---------- EXERCISE MATERIAL

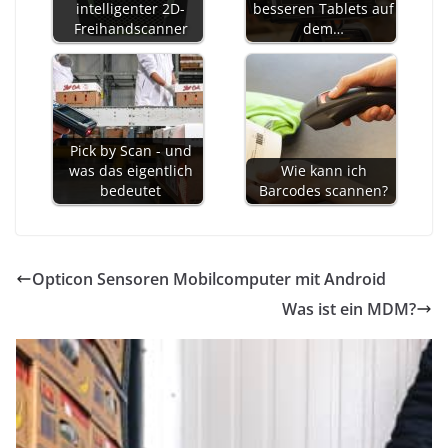
intelligenter 2D-
besseren Tablets auf
Freihandscanner
dem…
Pick by Scan - und
was das eigentlich
Wie kann ich
bedeutet
Barcodes scannen?
Opticon Sensoren Mobilcomputer mit Android
Was ist ein MDM?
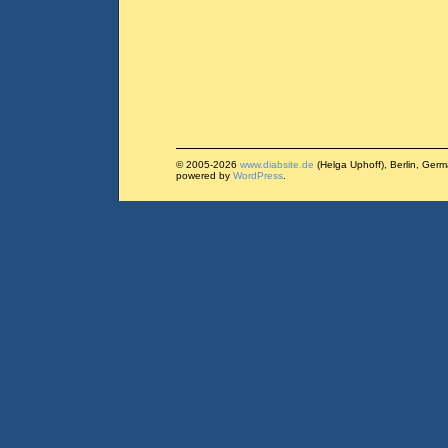
© 2005-2026
www.diabsite.de
(Helga Uphoff), Berlin, Ger
powered by
WordPress
.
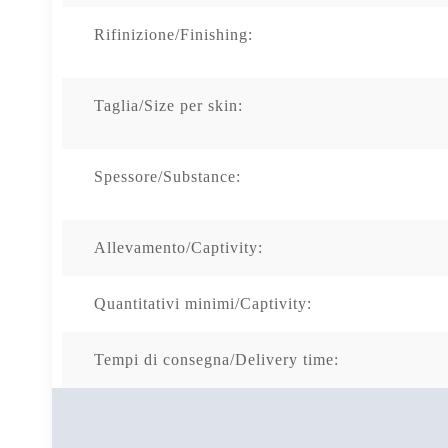
Rifinizione/Finishing:
Taglia/Size per skin:
Spessore/Substance:
Allevamento/Captivity:
Quantitativi minimi/Captivity:
Tempi di consegna/Delivery time:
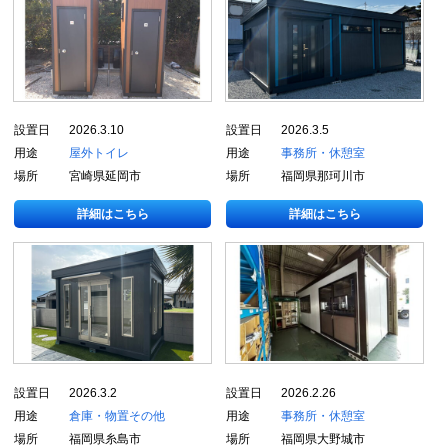
設置日
2026.3.10
設置日
2026.3.5
用途
屋外トイレ
用途
事務所・休憩室
場所
宮崎県延岡市
場所
福岡県那珂川市
詳細はこちら
詳細はこちら
設置日
2026.3.2
設置日
2026.2.26
用途
倉庫・物置
その他
用途
事務所・休憩室
場所
福岡県糸島市
場所
福岡県大野城市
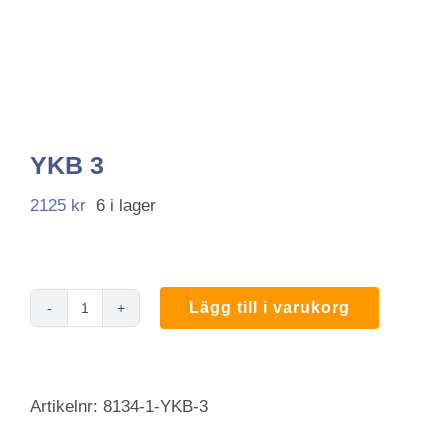
YKB 3
2125
kr
6 i lager
Lägg till i varukorg
YKB
3
mängd
Artikelnr:
8134-1-YKB-3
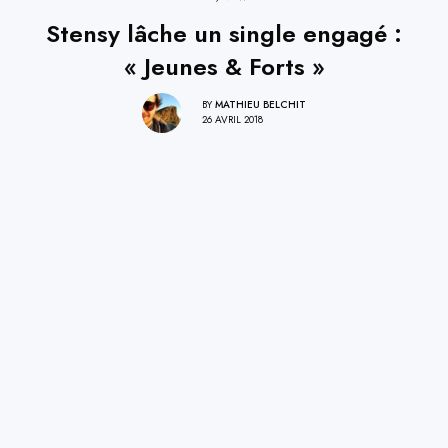
Stensy lâche un single engagé :
« Jeunes & Forts »
BY
MATHIEU BELCHIT
26 AVRIL 2018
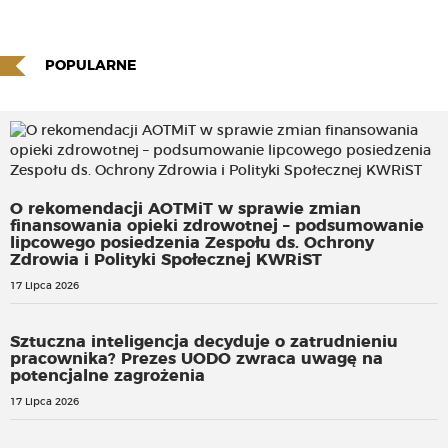
POPULARNE
O rekomendacji AOTMiT w sprawie zmian
finansowania opieki zdrowotnej – podsumowanie
lipcowego posiedzenia Zespołu ds. Ochrony
Zdrowia i Polityki Społecznej KWRiST
17 Lipca 2026
Sztuczna inteligencja decyduje o zatrudnieniu
pracownika? Prezes UODO zwraca uwagę na
potencjalne zagrożenia
17 Lipca 2026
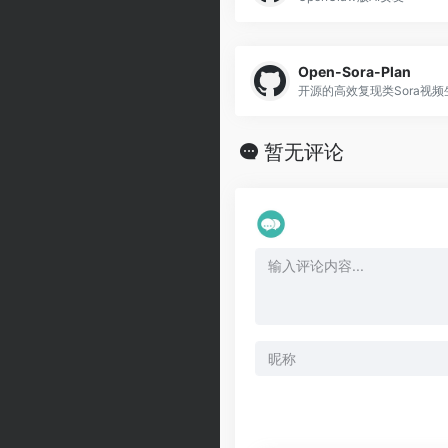
Open-Sora-Plan
开源的高效复现类Sora视频
暂无评论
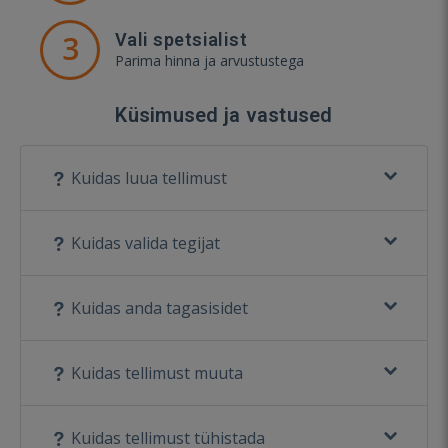
3
Vali spetsialist
Parima hinna ja arvustustega
Küsimused ja vastused
Kuidas luua tellimust
Kuidas valida tegijat
Kuidas anda tagasisidet
Kuidas tellimust muuta
Kuidas tellimust tühistada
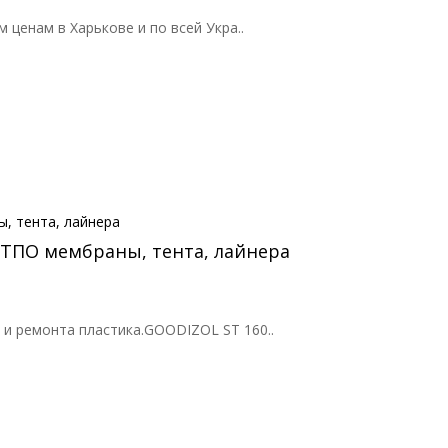
 ценам в Харькове и по всей Укра..
/ТПО мембраны, тента, лайнера
и ремонта пластика.GOODIZOL ST 160..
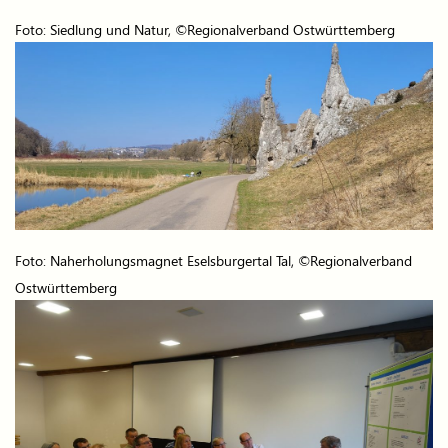
Foto: Siedlung und Natur, ©Regionalverband Ostwürttemberg
Foto: Naherholungsmagnet Eselsburgertal Tal, ©Regionalverband
Ostwürttemberg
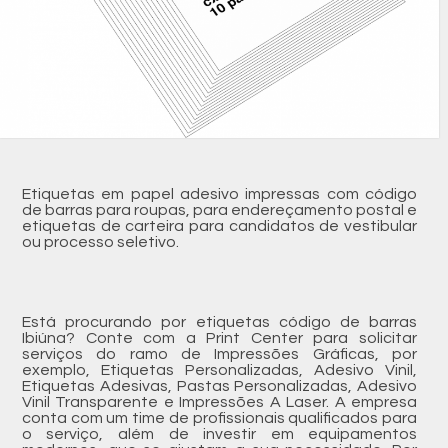
Etiquetas em papel adesivo impressas com código
de barras para roupas, para endereçamento postal e
etiquetas de carteira para candidatos de vestibular
ou processo seletivo.
Está procurando por etiquetas código de barras
Ibiúna? Conte com a Print Center para solicitar
serviços do ramo de Impressões Gráficas, por
exemplo, Etiquetas Personalizadas, Adesivo Vinil,
Etiquetas Adesivas, Pastas Personalizadas, Adesivo
Vinil Transparente e Impressões A Laser. A empresa
conta com um time de profissionais qualificados para
o serviço, além de investir em equipamentos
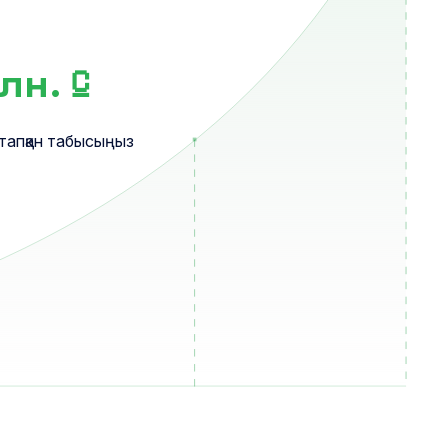
лн.
⃀
тапқан табысыңыз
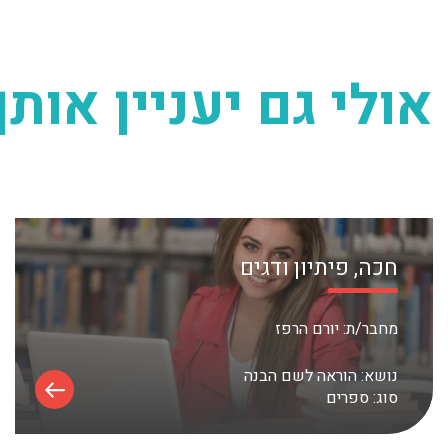
אולי גם יעניין אותך
חכה, פיתיון ודגים
מחבר/ת:
יורם הרפז
נושא:
הוראה לשם הבנה
סוג:
ספרים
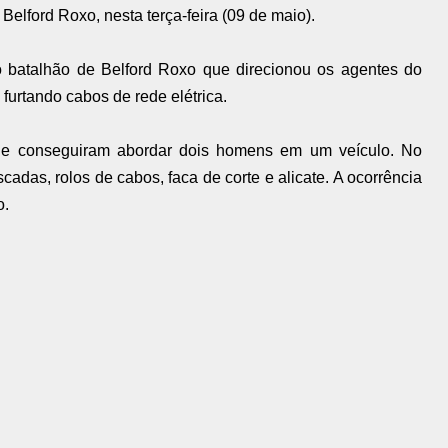
 Belford Roxo, nesta terça-feira (09 de maio).
batalhão de Belford Roxo que direcionou os agentes do
furtando cabos de rede elétrica.
to e conseguiram abordar dois homens em um veículo. No
cadas, rolos de cabos, faca de corte e alicate. A ocorrência
o.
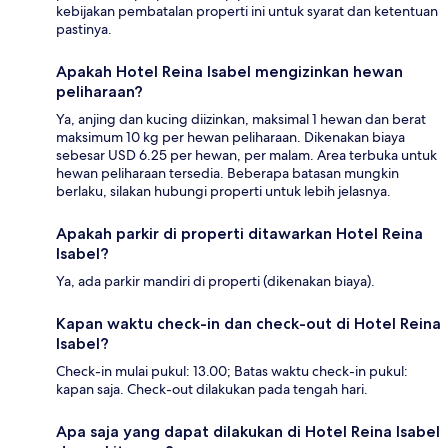
kebijakan pembatalan properti ini untuk syarat dan ketentuan
pastinya.
Apakah Hotel Reina Isabel mengizinkan hewan
peliharaan?
Ya, anjing dan kucing diizinkan, maksimal 1 hewan dan berat
maksimum 10 kg per hewan peliharaan. Dikenakan biaya
sebesar USD 6.25 per hewan, per malam. Area terbuka untuk
hewan peliharaan tersedia. Beberapa batasan mungkin
berlaku, silakan hubungi properti untuk lebih jelasnya.
Apakah parkir di properti ditawarkan Hotel Reina
Isabel?
Ya, ada parkir mandiri di properti (dikenakan biaya).
Kapan waktu check-in dan check-out di Hotel Reina
Isabel?
Check-in mulai pukul: 13.00; Batas waktu check-in pukul:
kapan saja. Check-out dilakukan pada tengah hari.
Apa saja yang dapat dilakukan di Hotel Reina Isabel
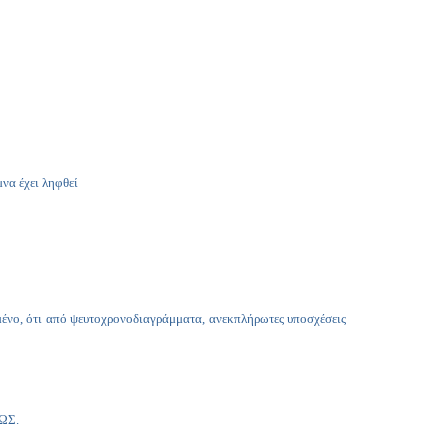
να έχει ληφθεί
ομένο, ότι από ψευτοχρονοδιαγράμματα, ανεκπλήρωτες υποσχέσεις
ΤΩΣ.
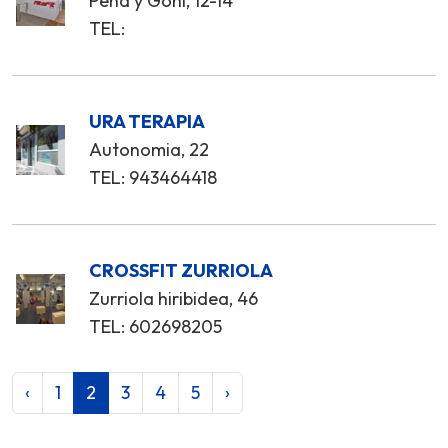
Peña y Goñi, 12-14
TEL:
URA TERAPIA
Autonomia, 22
TEL: 943464418
CROSSFIT ZURRIOLA
Zurriola hiribidea, 46
TEL: 602698205
‹
1
2
3
4
5
›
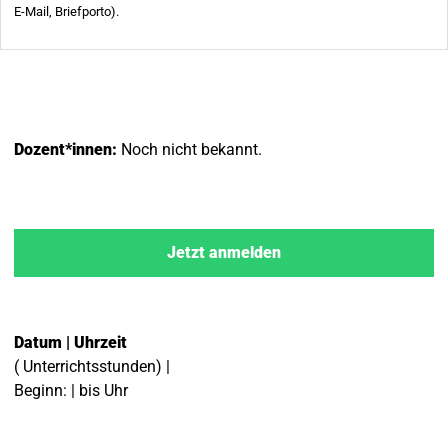
Dozent*innen:
Noch nicht bekannt.
Jetzt anmelden
Datum | Uhrzeit
( Unterrichtsstunden) |
Beginn: | bis Uhr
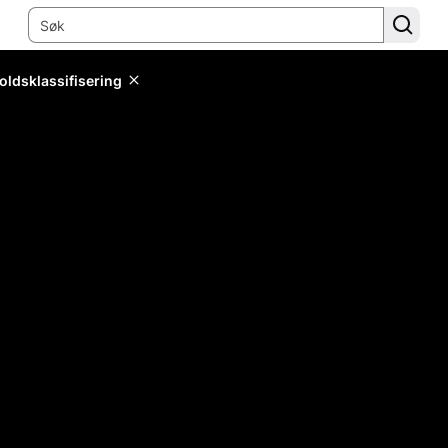
oldsklassifisering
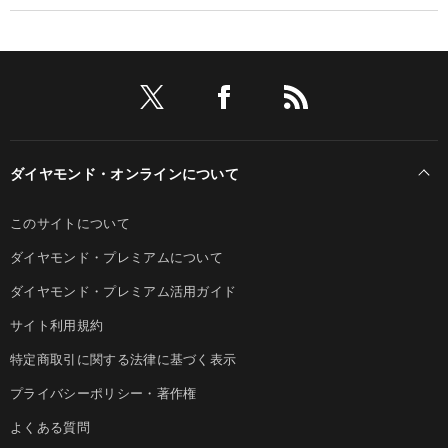
ダイヤモンド・オンラインについて
このサイトについて
ダイヤモンド・プレミアムについて
ダイヤモンド・プレミアム活用ガイド
サイト利用規約
特定商取引に関する法律に基づく表示
プライバシーポリシー・著作権
よくある質問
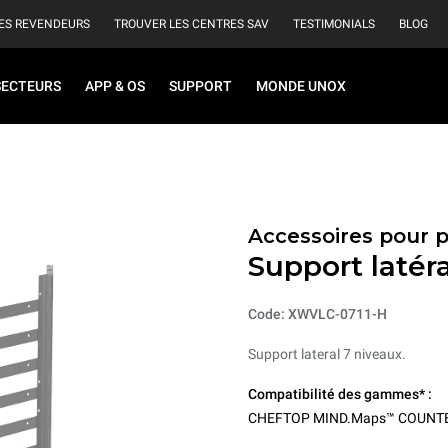
ES REVENDEURS
TROUVER LES CENTRES SAV
TESTIMONIALS
BLOG
SECTEURS
APP & OS
SUPPORT
MONDE UNOX
Accessoires pour 
Support latéra
Code: XWVLC-0711-H
Support lateral 7 niveaux.
Compatibilité des gammes* :
CHEFTOP MIND.Maps™ COUNT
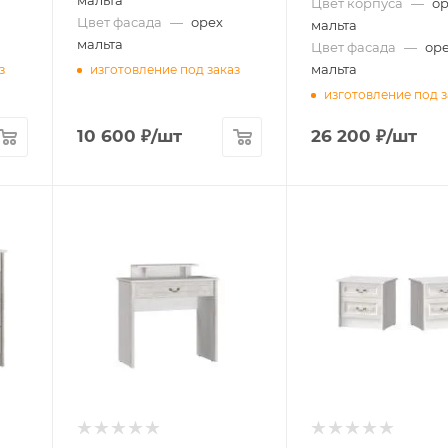
мальта
Цвет корпуса
—
о
Цвет фасада
—
орех
мальта
мальта
Цвет фасада
—
ор
мальта
з
изготовление под заказ
изготовление под з
10 600
₽
/шт
26 200
₽
/шт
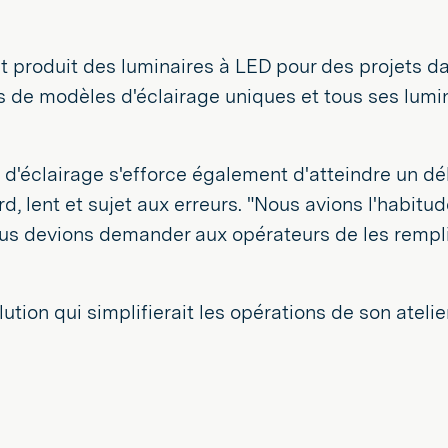
t produit des luminaires à LED pour des projets dan
nes de modèles d'éclairage uniques et tous ses lum
d'éclairage s'efforce également d'atteindre un déla
urd, lent et sujet aux erreurs. "Nous avions l'habit
ous devions demander aux opérateurs de les rempli
ution qui simplifierait les opérations de son ateli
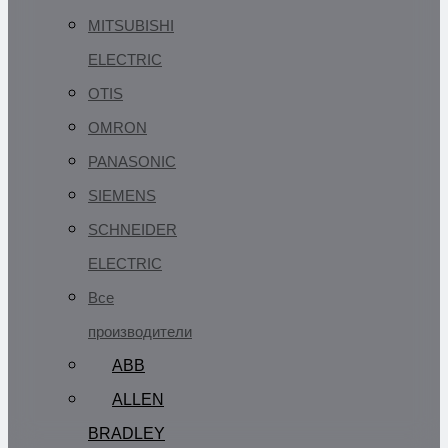
MITSUBISHI
ELECTRIC
OTIS
OMRON
PANASONIC
SIEMENS
SCHNEIDER
ELECTRIC
Все
производители
ABB
ALLEN
BRADLEY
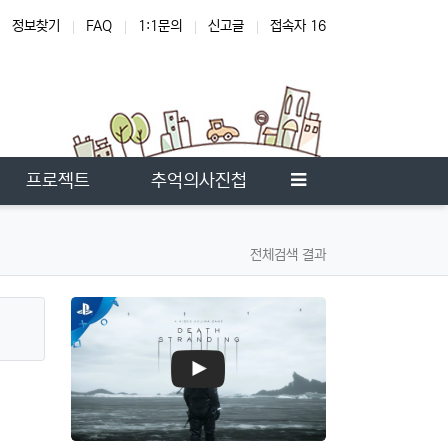
정보찾기
FAQ
1:1문의
신고글
접속자 16
온
사이드바
프로젝트
추억의사진첩
전체검색 결과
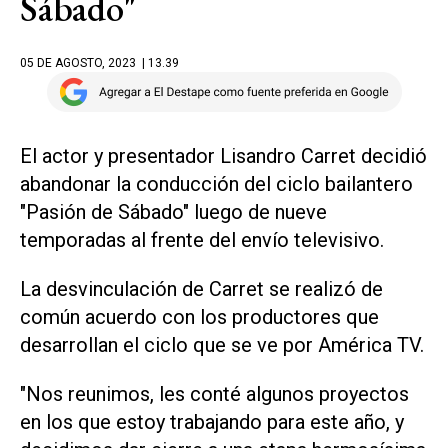
Sábado"
05 DE AGOSTO, 2023
| 13.39
El actor y presentador Lisandro Carret decidió
abandonar la conducción del ciclo bailantero
"Pasión de Sábado" luego de nueve
temporadas al frente del envío televisivo.
La desvinculación de Carret se realizó de
común acuerdo con los productores que
desarrollan el ciclo que se ve por América TV.
"Nos reunimos, les conté algunos proyectos
en los que estoy trabajando para este año, y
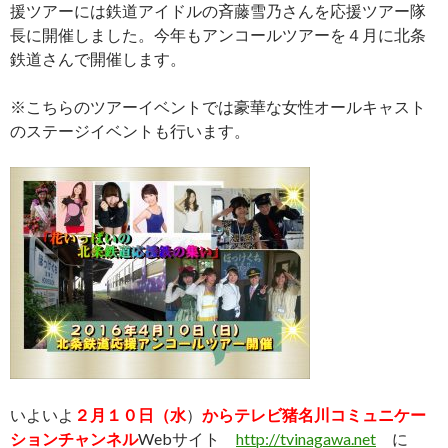
援ツアーには鉄道アイドルの斉藤雪乃さんを応援ツアー隊
長に開催しました。今年もアンコールツアーを４月に北条
鉄道さんで開催します。
※こちらのツアーイベントでは豪華な女性オールキャスト
のステージイベントも行います。
いよいよ
２月１０日（水
）
からテレビ猪名川コミュニケー
ションチャンネル
Webサイト
http://tvinagawa.net
に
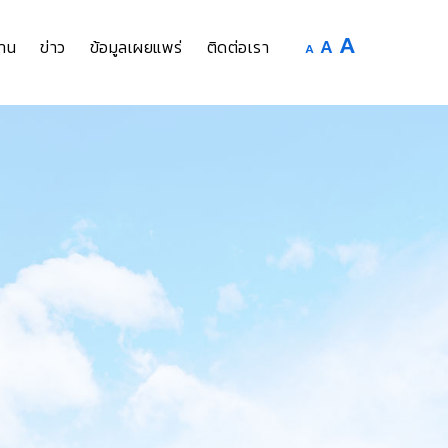
Increase
A
Reset
A
Decrease
าน
ข่าว
ข้อมูลเผยแพร่
ติดต่อเรา
A
font
font
font
size.
size.
size.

--------------------

> ASSIGNED TASK
Print each entry exactly, leaving pictures out.

> ANSWER BELOW
intelligenter 2D-
besseren Tablets auf
Freihandscanner
dem…
Pick by Scan - und
was das eigentlich
Wie kann ich
bedeutet
Barcodes scannen?
Opticon Sensoren Mobilcomputer mit Android
Was ist ein MDM?
© 2005-2026
www.diabsite.de
(Helga Uphoff), Berlin, Ger
powered by
WordPress
.
Rifinizione/Finishing:
Taglia/Size per skin:
Spessore/Substance:
Allevamento/Captivity:
Quantitativi minimi/Captivity:
Tempi di consegna/Delivery time:
設置日
2026.3.10
設置日
2026.3.5
用途
屋外トイレ
用途
事務所・休憩室
場所
宮崎県延岡市
場所
福岡県那珂川市
詳細はこちら
詳細はこちら
設置日
2026.3.2
設置日
2026.2.26
用途
倉庫・物置
その他
用途
事務所・休憩室
場所
福岡県糸島市
場所
福岡県大野城市
YKB 3
2125
kr
6 i lager
Lägg till i varukorg
YKB
3
mängd
Artikelnr:
8134-1-YKB-3
Stensy lâche un single engagé :
« Jeunes & Forts »
BY
MATHIEU BELCHIT
26 AVRIL 2018
POPULARNE
O rekomendacji AOTMiT w sprawie zmian
finansowania opieki zdrowotnej – podsumowanie
lipcowego posiedzenia Zespołu ds. Ochrony
Zdrowia i Polityki Społecznej KWRiST
17 Lipca 2026
Sztuczna inteligencja decyduje o zatrudnieniu
pracownika? Prezes UODO zwraca uwagę na
potencjalne zagrożenia
17 Lipca 2026
Open-Sora-Plan
开源的高效复现类Sora视频
暂无评论
3
Vali spetsialist
Parima hinna ja arvustustega
Küsimused ja vastused
Kuidas luua tellimust
Kuidas valida tegijat
Kuidas anda tagasisidet
Kuidas tellimust muuta
Kuidas tellimust tühistada
 ценам в Харькове и по всей Укра..
/ТПО мембраны, тента, лайнера
и ремонта пластика.GOODIZOL ST 160..
Foto: Siedlung und Natur, ©Regionalverband Ostwürttemberg
Foto: Naherholungsmagnet Eselsburgertal Tal, ©Regionalverband
Ostwürttemberg
Etiquetas em papel adesivo impressas com código
de barras para roupas, para endereçamento postal e
etiquetas de carteira para candidatos de vestibular
ou processo seletivo.
Está procurando por etiquetas código de barras
Ibiúna? Conte com a Print Center para solicitar
serviços do ramo de Impressões Gráficas, por
exemplo, Etiquetas Personalizadas, Adesivo Vinil,
Etiquetas Adesivas, Pastas Personalizadas, Adesivo
Vinil Transparente e Impressões A Laser. A empresa
conta com um time de profissionais qualificados para
o serviço, além de investir em equipamentos
лн.
⃀
тапқан табысыңыз
אולי גם יעניין אותך
חכה, פיתיון ודגים
מחבר/ת:
יורם הרפז
נושא:
הוראה לשם הבנה
סוג:
ספרים
 Belford Roxo, nesta terça-feira (09 de maio).
batalhão de Belford Roxo que direcionou os agentes do
furtando cabos de rede elétrica.
to e conseguiram abordar dois homens em um veículo. No
cadas, rolos de cabos, faca de corte e alicate. A ocorrência
o.
kebijakan pembatalan properti ini untuk syarat dan ketentuan
pastinya.
Apakah Hotel Reina Isabel mengizinkan hewan
peliharaan?
Ya, anjing dan kucing diizinkan, maksimal 1 hewan dan berat
maksimum 10 kg per hewan peliharaan. Dikenakan biaya
sebesar USD 6.25 per hewan, per malam. Area terbuka untuk
hewan peliharaan tersedia. Beberapa batasan mungkin
berlaku, silakan hubungi properti untuk lebih jelasnya.
Apakah parkir di properti ditawarkan Hotel Reina
Isabel?
Ya, ada parkir mandiri di properti (dikenakan biaya).
Kapan waktu check-in dan check-out di Hotel Reina
Isabel?
Check-in mulai pukul: 13.00; Batas waktu check-in pukul:
kapan saja. Check-out dilakukan pada tengah hari.
Apa saja yang dapat dilakukan di Hotel Reina Isabel
να έχει ληφθεί
ομένο, ότι από ψευτοχρονοδιαγράμματα, ανεκπλήρωτες υποσχέσεις
ΤΩΣ.
Peña y Goñi, 12-14
TEL:
URA TERAPIA
Autonomia, 22
TEL: 943464418
CROSSFIT ZURRIOLA
Zurriola hiribidea, 46
TEL: 602698205
‹
1
2
3
4
5
›
Dozent*innen:
Noch nicht bekannt.
Jetzt anmelden
Datum | Uhrzeit
( Unterrichtsstunden) |
Beginn: | bis Uhr
oldsklassifisering
ダイヤモンド・オンラインについて
このサイトについて
ダイヤモンド・プレミアムについて
ダイヤモンド・プレミアム活用ガイド
サイト利用規約
特定商取引に関する法律に基づく表示
プライバシーポリシー・著作権
よくある質問
ES REVENDEURS
TROUVER LES CENTRES SAV
TESTIMONIALS
BLOG
SECTEURS
APP & OS
SUPPORT
MONDE UNOX
Accessoires pour 
Support latéra
Code: XWVLC-0711-H
Support lateral 7 niveaux.
Compatibilité des gammes* :
CHEFTOP MIND.Maps™ COUNT
мальта
Цвет корпуса
—
о
Цвет фасада
—
орех
мальта
мальта
Цвет фасада
—
ор
мальта
з
изготовление под заказ
изготовление под з
10 600
₽
/шт
26 200
₽
/шт
t produit des luminaires à LED pour des projets dan
nes de modèles d'éclairage uniques et tous ses lum
d'éclairage s'efforce également d'atteindre un déla
urd, lent et sujet aux erreurs. "Nous avions l'habit
ous devions demander aux opérateurs de les rempli
ution qui simplifierait les opérations de son ateli
MITSUBISHI
ELECTRIC
OTIS
OMRON
PANASONIC
SIEMENS
SCHNEIDER
ELECTRIC
Все
производители
ABB
ALLEN
BRADLEY
정보찾기
FAQ
1:1문의
신고글
접속자 16
온
사이드바
프로젝트
추억의사진첩
전체검색 결과
Sábado"
05 DE AGOSTO, 2023
| 13.39
El actor y presentador Lisandro Carret decidió
abandonar la conducción del ciclo bailantero
"Pasión de Sábado" luego de nueve
temporadas al frente del envío televisivo.
La desvinculación de Carret se realizó de
común acuerdo con los productores que
desarrollan el ciclo que se ve por América TV.
"Nos reunimos, les conté algunos proyectos
en los que estoy trabajando para este año, y
援ツアーには鉄道アイドルの斉藤雪乃さんを応援ツアー隊
長に開催しました。今年もアンコールツアーを４月に北条
鉄道さんで開催します。
※こちらのツアーイベントでは豪華な女性オールキャスト
のステージイベントも行います。
いよいよ
２月１０日（水
）
からテレビ猪名川コミュニケー
ションチャンネル
Webサイト
http://tvinagawa.net
に
Increase
A
Reset
A
Decrease
าน
ข่าว
ข้อมูลเผยแพร่
ติดต่อเรา
A
font
font
font
size.
size.
size.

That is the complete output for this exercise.